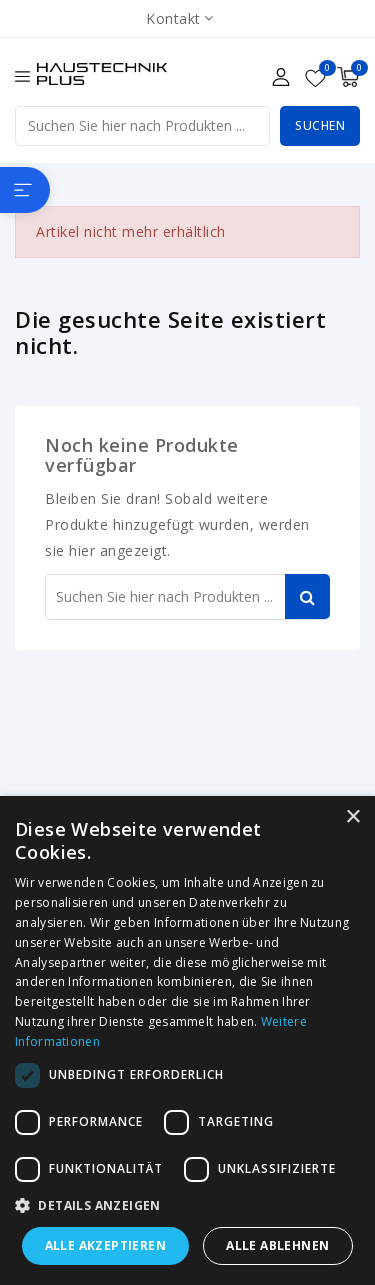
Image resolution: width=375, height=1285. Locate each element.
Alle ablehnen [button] (277, 1245)
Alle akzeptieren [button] (105, 1245)
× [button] (352, 817)
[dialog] (187, 1040)
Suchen (320, 125)
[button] (187, 1206)
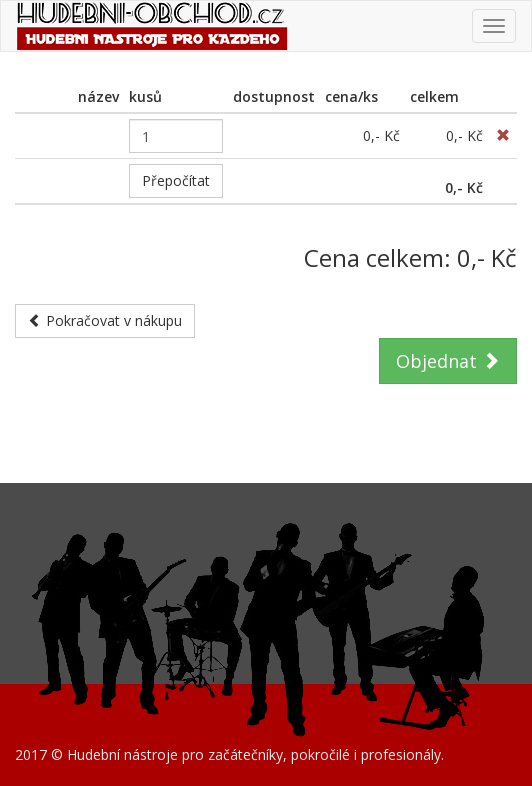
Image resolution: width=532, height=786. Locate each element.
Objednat (448, 361)
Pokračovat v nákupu (105, 320)
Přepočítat (176, 180)
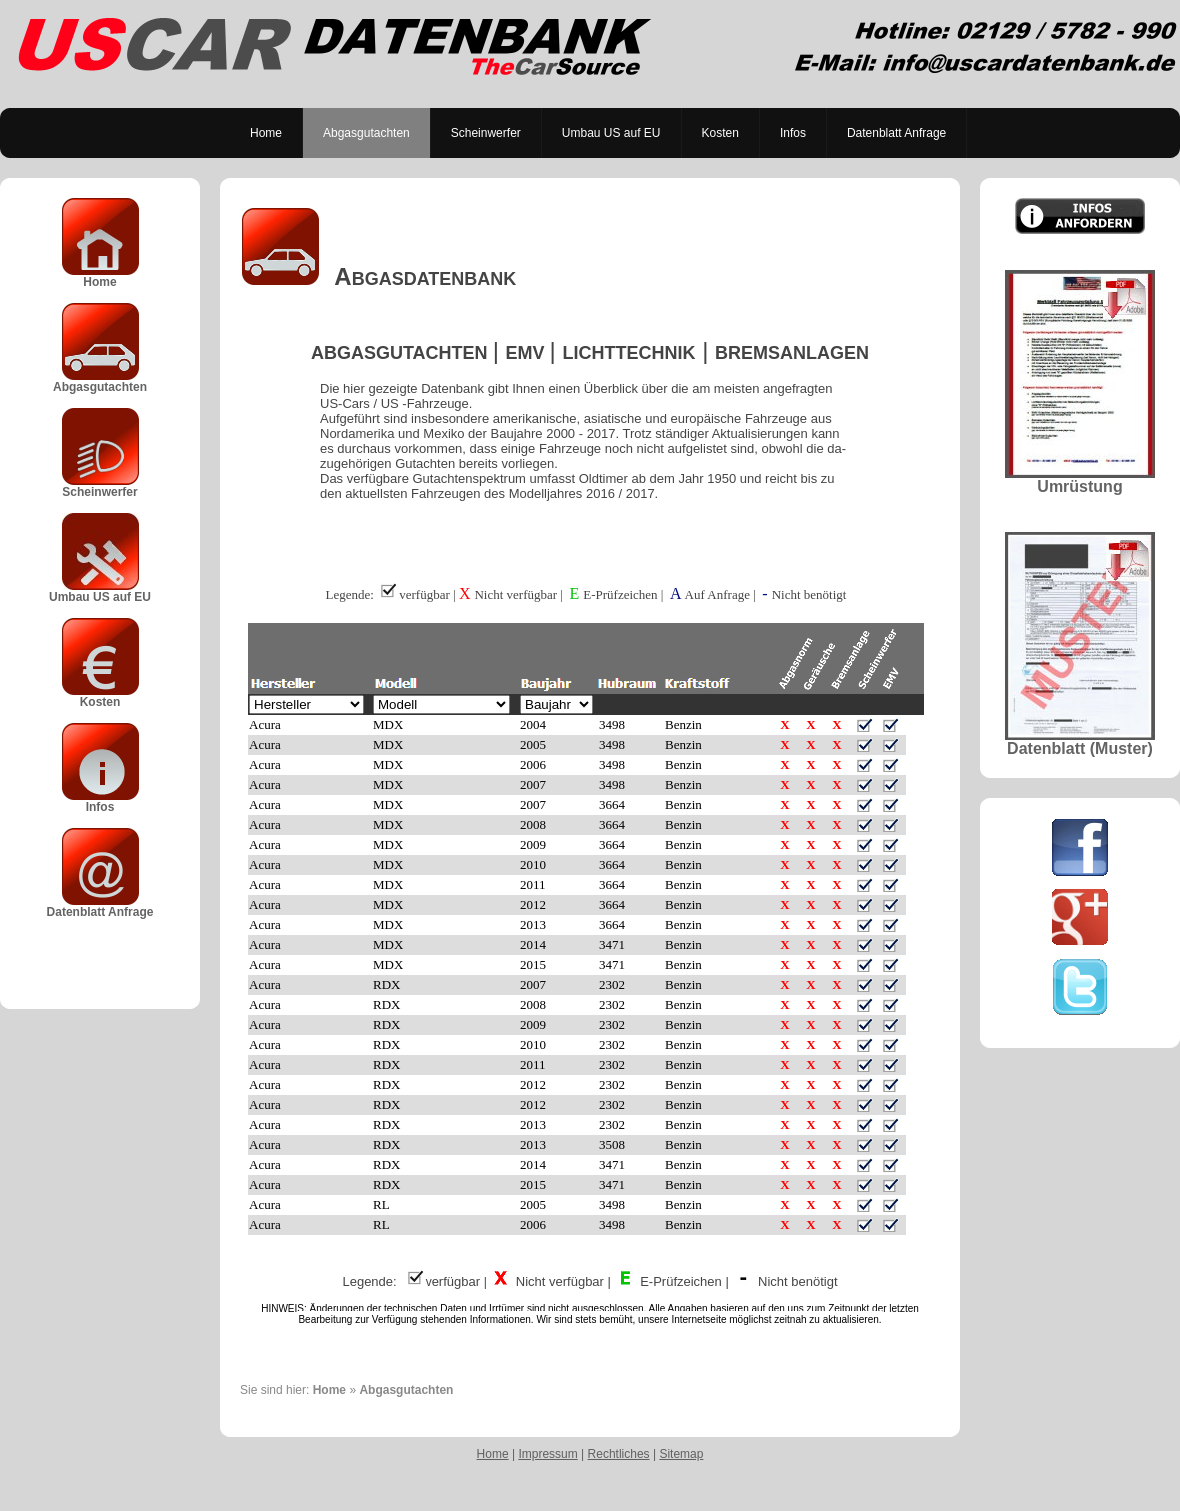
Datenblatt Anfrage (896, 133)
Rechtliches (619, 1454)
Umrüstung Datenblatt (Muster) (1080, 488)
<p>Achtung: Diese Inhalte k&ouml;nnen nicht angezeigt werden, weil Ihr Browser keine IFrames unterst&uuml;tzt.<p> (590, 899)
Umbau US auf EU (611, 133)
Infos (793, 133)
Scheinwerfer (486, 133)
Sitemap (681, 1454)
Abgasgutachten (366, 133)
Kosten (720, 133)
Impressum (547, 1454)
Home (266, 133)
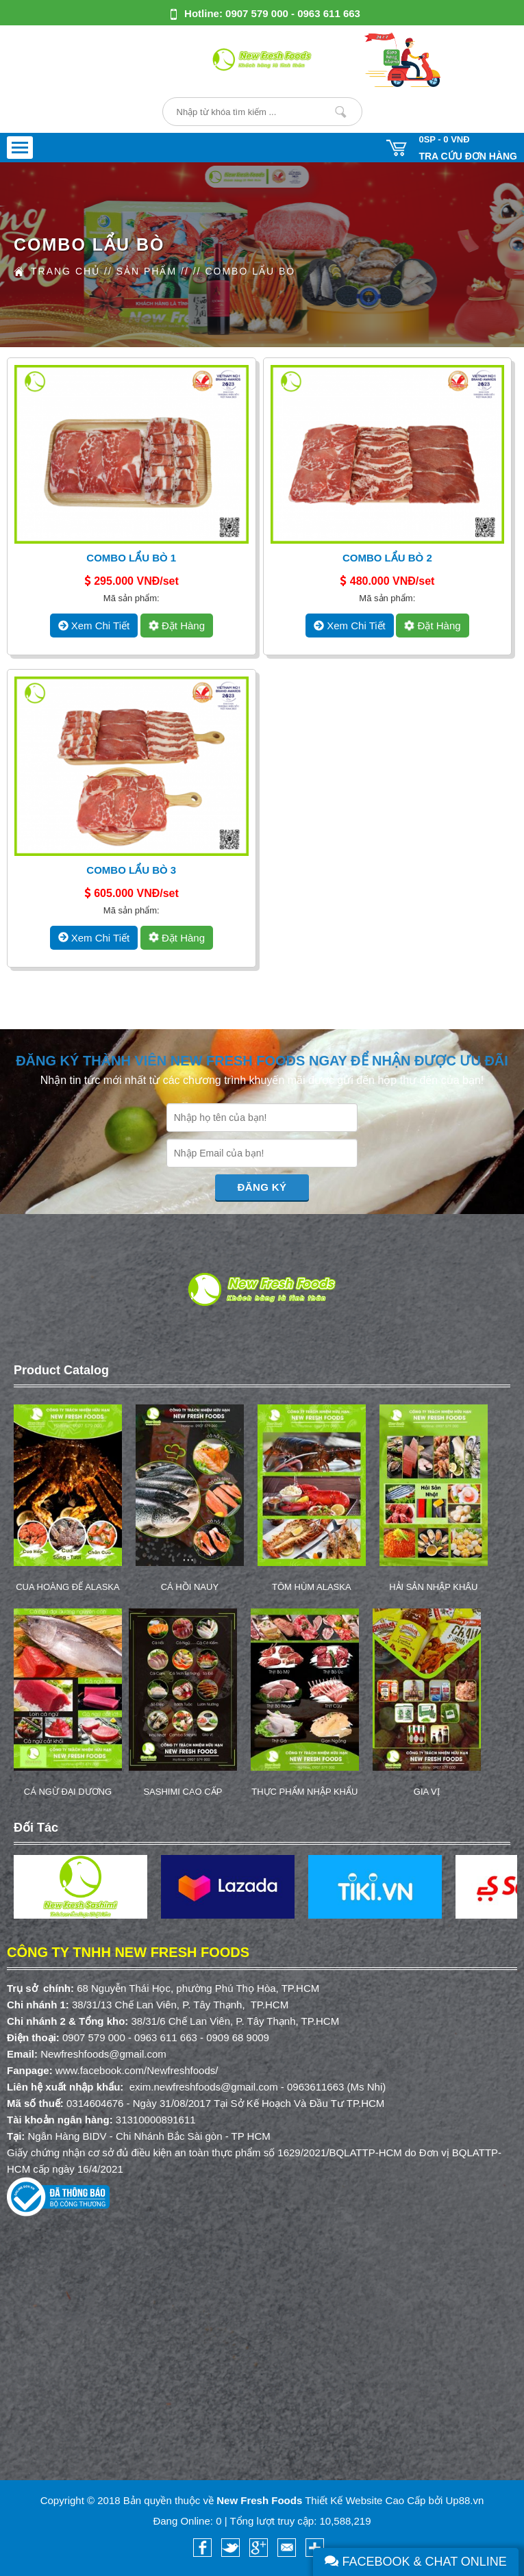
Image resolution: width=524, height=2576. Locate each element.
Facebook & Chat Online (416, 2561)
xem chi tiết (94, 625)
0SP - (444, 139)
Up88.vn (464, 2500)
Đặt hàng (176, 625)
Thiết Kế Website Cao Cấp (365, 2500)
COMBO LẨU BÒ (250, 271)
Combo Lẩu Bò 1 (131, 558)
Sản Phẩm (146, 271)
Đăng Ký (262, 1187)
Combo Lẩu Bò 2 (387, 558)
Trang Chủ (65, 271)
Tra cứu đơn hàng (468, 156)
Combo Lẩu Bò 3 (131, 870)
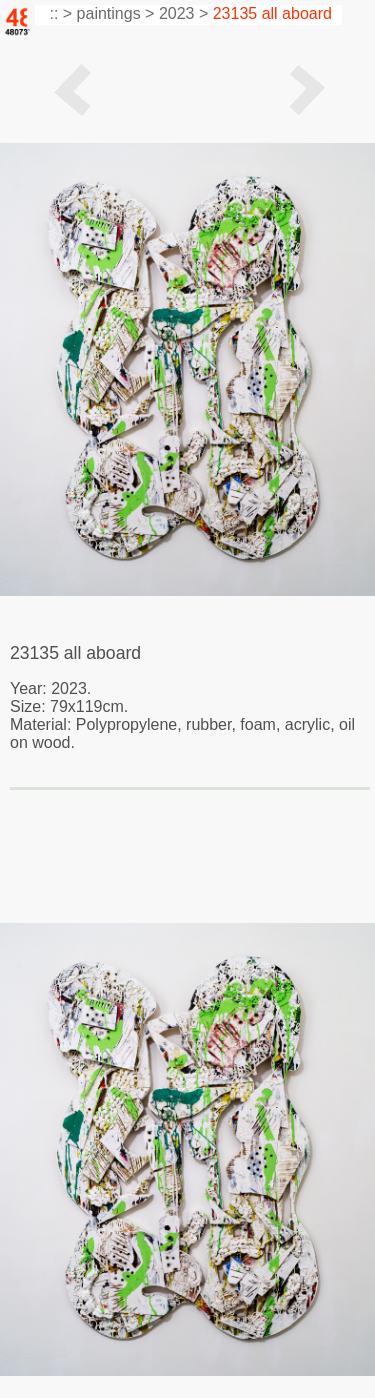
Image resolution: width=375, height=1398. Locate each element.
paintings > (116, 13)
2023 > (183, 13)
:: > (58, 13)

━━━

--- Your assignment ---
In the listing above, find the line with "[button] (352, 817)" and output every line through the one with "Rechtliches (619, 1454)", exactly, without the pictures.

--- Response to this exercise ---
× [button] (352, 817)
[dialog] (187, 1040)
Suchen (320, 125)
[button] (187, 1206)
Image resolution: width=532, height=786. Locate each element.
Objednat (448, 361)
Pokračovat v nákupu (105, 320)
Přepočítat (176, 180)
Datenblatt Anfrage (896, 133)
Rechtliches (619, 1454)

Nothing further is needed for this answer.